Banyumas) hingga JawaTimur (Kab. Tulungagung).
Ukuranya Lebih Besar
Indukan
strain Afrika diperoleh karena
ukurannya yang besar dan bisa mencapai 7 kilogram. Selain itu, jenis lele generasi awal ini
dipilih, karena diharapkan bisa memperbaiki genetis ikan lele dan menghasilkan
keturunan berukuran besar.
Diharapkan strain
baru ini menjadi kenyataan saat kelompok peneliti dari BBPBAT Sukabumi
melakukan uji coba multilokasi ke beberapa kelompok pembudidaya ikan yang
tersebar di Bogor (Jabar), Boyolali (Jateng), Gunung Kidul (DI Yogyakarta), dan
Kepanjen (Jatim).
“Pembudidaya ikan lele sendiri menunjukan respon positif
akan kehadiran Lele Sangkuriang II ini sebab dalam usaha budidaya pembesaran
sangat baik, sangkuriang II memiliki pertumbuhan yang relatif cepat bila
dibandingkan ikan lele strain lain
yang telah ada sebelumnya,” tutur Sarifin.
Ditambahkan
Sarifin, masa panen untuk ukuran konsumsi Lele Sangkuriang I relatif lebih lama
yakni mencapai 3 bulan, sedangkan Sangkuriang II hanya 2,5 bulan.
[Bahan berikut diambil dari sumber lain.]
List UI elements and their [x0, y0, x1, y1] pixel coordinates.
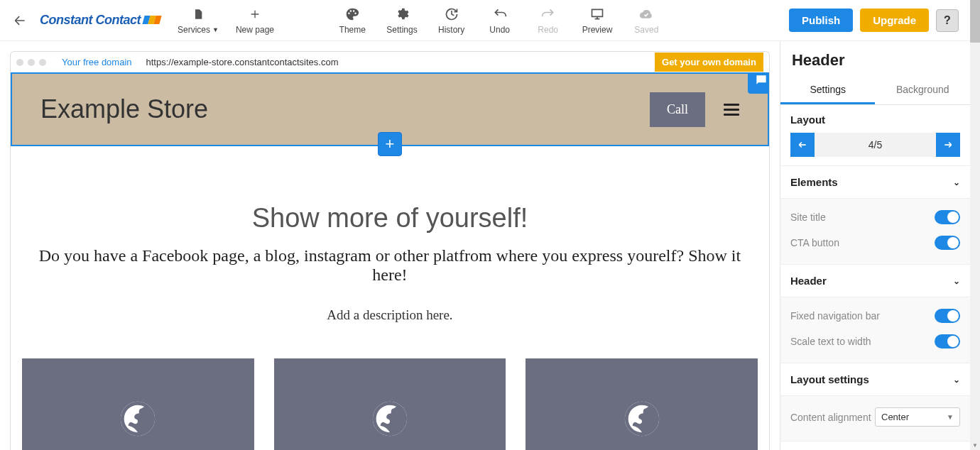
fixed-nav-label: Fixed navigation bar — [790, 310, 880, 322]
saved-label: Saved — [634, 25, 658, 35]
chat-icon — [754, 73, 768, 87]
window-dot — [28, 59, 35, 66]
saved-indicator: Saved — [632, 6, 660, 35]
brand-logo: Constant Contact — [40, 12, 160, 29]
top-toolbar: Constant Contact Services▼ New page Them… — [0, 0, 970, 41]
redo-icon — [541, 6, 555, 22]
undo-button[interactable]: Undo — [486, 6, 514, 35]
placeholder-card[interactable] — [526, 358, 758, 450]
placeholder-card[interactable] — [22, 358, 254, 450]
arrow-right-icon — [943, 140, 953, 150]
layout-prev-button[interactable] — [790, 133, 815, 157]
tab-background[interactable]: Background — [875, 77, 970, 104]
cloud-check-icon — [638, 6, 654, 22]
get-domain-button[interactable]: Get your own domain — [655, 53, 763, 72]
globe-icon — [369, 398, 410, 439]
settings-button[interactable]: Settings — [386, 6, 417, 35]
site-url: https://example-store.constantcontactsit… — [142, 54, 343, 70]
services-label: Services — [178, 25, 210, 35]
alignment-select[interactable]: Center ▼ — [875, 407, 960, 427]
new-page-button[interactable]: New page — [236, 6, 274, 35]
gear-icon — [395, 6, 409, 22]
hero-description[interactable]: Add a description here. — [22, 307, 758, 323]
settings-label: Settings — [386, 25, 417, 35]
cards-row — [11, 337, 769, 450]
preview-label: Preview — [582, 25, 613, 35]
window-dot — [39, 59, 46, 66]
globe-icon — [117, 398, 158, 439]
site-title-toggle[interactable] — [935, 210, 960, 224]
layout-settings-label: Layout settings — [790, 373, 869, 385]
elements-accordion-header[interactable]: Elements ⌄ — [780, 166, 970, 199]
chevron-down-icon: ⌄ — [953, 276, 960, 286]
redo-label: Redo — [538, 25, 558, 35]
new-page-label: New page — [236, 25, 274, 35]
globe-icon — [621, 398, 663, 439]
cta-call-button[interactable]: Call — [650, 92, 705, 127]
scrollbar-down-icon[interactable]: ▼ — [970, 440, 980, 450]
browser-bar: Your free domain https://example-store.c… — [10, 51, 770, 72]
settings-sidebar: Header Settings Background Layout 4/5 El… — [780, 41, 970, 450]
layout-label: Layout — [790, 114, 960, 126]
services-menu[interactable]: Services▼ — [178, 6, 219, 35]
alignment-value: Center — [881, 412, 909, 422]
preview-button[interactable]: Preview — [582, 6, 613, 35]
tab-settings[interactable]: Settings — [780, 77, 876, 104]
monitor-icon — [589, 6, 605, 22]
cta-button-toggle-label: CTA button — [790, 237, 839, 248]
undo-icon — [493, 6, 507, 22]
cta-button-toggle[interactable] — [935, 236, 960, 250]
theme-label: Theme — [339, 25, 366, 35]
history-label: History — [438, 25, 464, 35]
header-accordion-header[interactable]: Header ⌄ — [780, 265, 970, 297]
help-button[interactable]: ? — [936, 9, 959, 32]
brand-text: Constant Contact — [40, 13, 141, 28]
arrow-left-icon — [797, 140, 807, 150]
arrow-left-icon — [13, 13, 27, 28]
chevron-down-icon: ⌄ — [953, 177, 960, 187]
scale-text-toggle[interactable] — [935, 334, 960, 349]
hero-section: Show more of yourself! Do you have a Fac… — [11, 146, 769, 337]
add-section-button[interactable]: + — [378, 132, 402, 156]
chevron-down-icon: ⌄ — [953, 375, 960, 385]
sidebar-title: Header — [780, 41, 970, 77]
fixed-nav-toggle[interactable] — [935, 309, 960, 323]
window-dot — [16, 59, 23, 66]
layout-stepper: 4/5 — [790, 133, 960, 157]
hamburger-menu-icon[interactable] — [724, 101, 739, 119]
redo-button[interactable]: Redo — [534, 6, 562, 35]
palette-icon — [345, 6, 359, 22]
sidebar-tabs: Settings Background — [780, 77, 970, 105]
scrollbar-thumb[interactable] — [970, 0, 980, 43]
history-icon — [445, 6, 459, 22]
free-domain-label[interactable]: Your free domain — [56, 54, 138, 70]
file-icon — [192, 6, 204, 22]
site-title-toggle-label: Site title — [790, 212, 826, 223]
alignment-label: Content alignment — [790, 412, 871, 423]
site-header-section[interactable]: Example Store Call + — [11, 72, 769, 146]
layout-count: 4/5 — [815, 139, 936, 150]
upgrade-button[interactable]: Upgrade — [860, 9, 929, 32]
layout-settings-accordion-header[interactable]: Layout settings ⌄ — [780, 363, 970, 396]
hero-heading[interactable]: Show more of yourself! — [22, 203, 758, 234]
back-button[interactable] — [6, 6, 34, 35]
history-button[interactable]: History — [437, 6, 466, 35]
caret-down-icon: ▼ — [947, 413, 954, 421]
scale-text-label: Scale text to width — [790, 336, 871, 347]
undo-label: Undo — [489, 25, 510, 35]
placeholder-card[interactable] — [274, 358, 506, 450]
theme-button[interactable]: Theme — [338, 6, 366, 35]
caret-down-icon: ▼ — [212, 26, 219, 33]
logo-flag-icon — [143, 13, 160, 28]
elements-label: Elements — [790, 176, 838, 188]
page-scrollbar[interactable]: ▼ — [970, 0, 980, 450]
site-canvas: Example Store Call + Show more of yourse… — [10, 72, 770, 450]
hero-subheading[interactable]: Do you have a Facebook page, a blog, ins… — [22, 246, 758, 285]
chat-float-button[interactable] — [748, 72, 770, 94]
layout-next-button[interactable] — [936, 133, 960, 157]
header-acc-label: Header — [790, 275, 827, 287]
site-title[interactable]: Example Store — [40, 94, 208, 124]
plus-icon — [249, 6, 261, 22]
publish-button[interactable]: Publish — [789, 9, 853, 32]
Sehingga
pembudidaya bisa mendapatkan keuntungan yang lebih cepat.
Meskipun
berukuran besar dan cepat tumbuh ternyata konsumsi pakan dari jenis ini lebih
hemat dibandingkan dengan jenis sebelumnya yakni hanya 0,85 saja atau dengan
kata lain hanya dibutuhkan 0,85 kilogram pakan saja untuk menghasilkan 1 kilogram
daging ikan.
Tingkat
survival rate atau harapan hidup dari
ikan lele jenis baru ini pun lebih besar daripada Sangkuriang I yakni sekitar
90,8%. Bahkan fekunditas (banyaknya
telur) mencapai 97.192 butir telur per kilogram induk. Saat pembesaran, ukuran
lele Sangkuriang II ini lebih seragam dan memiliki ukuran yang identik satu
sama lain. (lihat table 1)
Berbudidaya
ikan lele Sangkuriang II juga lebih hemat dibandingkan dengan strain lain. Penghematan yang bisa
dilakukan oleh pembudidaya sekitar 60%. Apalagi jika ikan dibudidayakan dengan
metode bio enzim, tumbuh kembang ikan menjadi lebih cepat bagus serta lebih
tahap terhadap penyakit.
Keuntungan
berlipat pun bisa dirasakan oleh pembudidaya ikan Sangkuriang II ini.
Berdasarkan analisis usaha yang dibuat oleh BBPBAT Sukabumi, setidaknya selisih
Rp 1,350 juta bisa diperoleh pembudidaya (lihat
table 2).
Nah,
kehadiran Lele Sangkuriang II ini bisa menjadi pilihan bagi pembudidaya.
Apalagi, dengan kelebihan yang disandangnya, diyakini, para pembudidaya Lele Sangkurian II bakal mendapat margin
keuntungan lebih baik disbanding membudidaya lele jenis lainnya.